Don’t Look at This Horde of Fiddler Crabs in Wareham
Whatever you do, do not watch the above videos, which show a terrifying horde of crabs scurrying as one across Little Harbor Beach Estuary in Wareham.
The clip, shared yesterday on the Facebook page of the Wareham Department of Natural Resources, is of way more fiddler crabs than any non-predator would ever want to witness in one place.
“Fiddler crab army marching on Little Harbor Beach Estuary!” the post about the videos reads.
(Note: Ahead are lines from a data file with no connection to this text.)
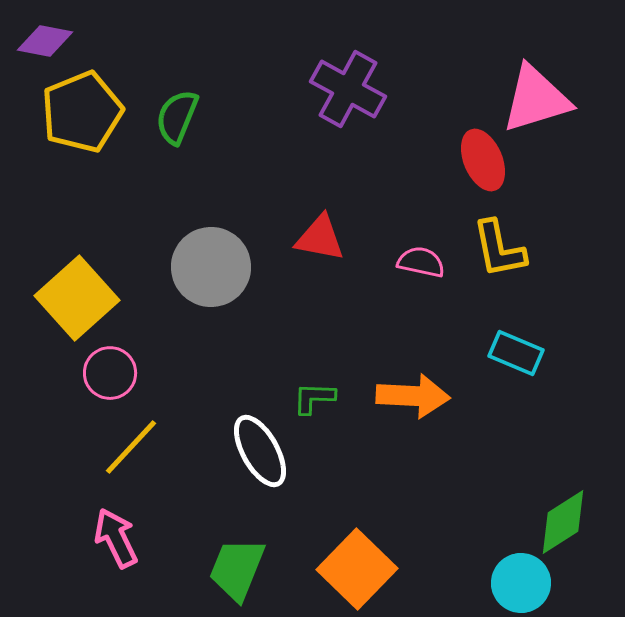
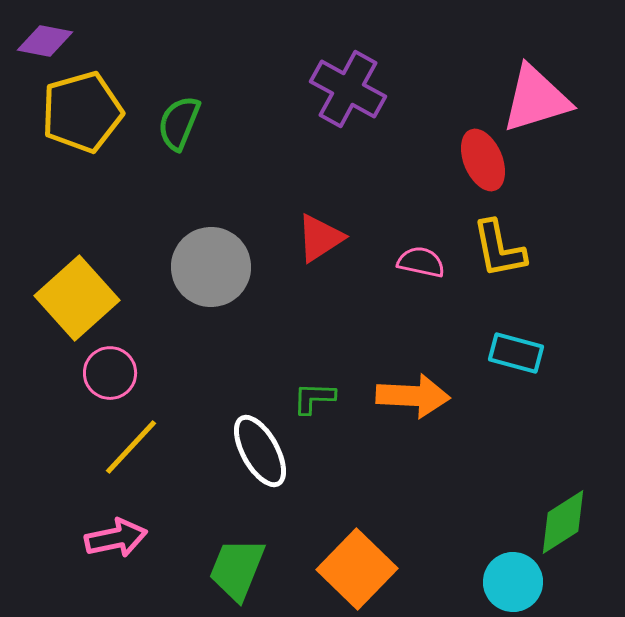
yellow pentagon: rotated 6 degrees clockwise
green semicircle: moved 2 px right, 6 px down
red triangle: rotated 44 degrees counterclockwise
cyan rectangle: rotated 8 degrees counterclockwise
pink arrow: rotated 104 degrees clockwise
cyan circle: moved 8 px left, 1 px up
In one, shot from eye level, hundreds (or maybe thousands?) of the little crustaceans can be seen rushing along the sand through some reeds like a hostile force rushing into battle, and not unlike an aerial shot of a fantastical war scene. The other is up close, and it looks as if the ground has been replaced with a carpet of sprinting, quivering shells.
You can’t un-see these videos. Don’t watch them.
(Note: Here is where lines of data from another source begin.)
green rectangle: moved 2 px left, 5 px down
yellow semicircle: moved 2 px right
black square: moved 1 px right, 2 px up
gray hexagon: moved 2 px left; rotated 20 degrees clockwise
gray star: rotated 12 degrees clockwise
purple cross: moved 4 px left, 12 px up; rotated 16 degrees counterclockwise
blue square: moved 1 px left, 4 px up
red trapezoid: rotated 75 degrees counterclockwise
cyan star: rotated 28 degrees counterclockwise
Sort of reminds us of this mysterious video of an unsettling underwater cloud of crabs discovered by Woods Hole scientists near Panama—which, if you choose to view, is totally on you.
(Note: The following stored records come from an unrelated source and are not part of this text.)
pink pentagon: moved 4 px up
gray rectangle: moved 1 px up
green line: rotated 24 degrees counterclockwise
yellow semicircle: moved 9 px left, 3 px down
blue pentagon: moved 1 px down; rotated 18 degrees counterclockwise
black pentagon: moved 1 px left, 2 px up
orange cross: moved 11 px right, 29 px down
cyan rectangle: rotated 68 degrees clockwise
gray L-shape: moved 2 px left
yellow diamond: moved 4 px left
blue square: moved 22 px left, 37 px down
Fiddler crab, by the way, is actually not one kind of crab but a designation given to more than 100 different species, which are characterized by having one huge claw and one much smaller one. According to a site packed with info about fiddler crabs, the marsh-dwelling scavengers got their name because “the movement of the small claw from the ground to its mouth resembles the motion of a someone moving a bow across a fiddle (the large claw).”
It’s not uncommon for them to travel in massive groups.
Thousands of exoskeletal fiddles, as far as the eye can see. Oh God.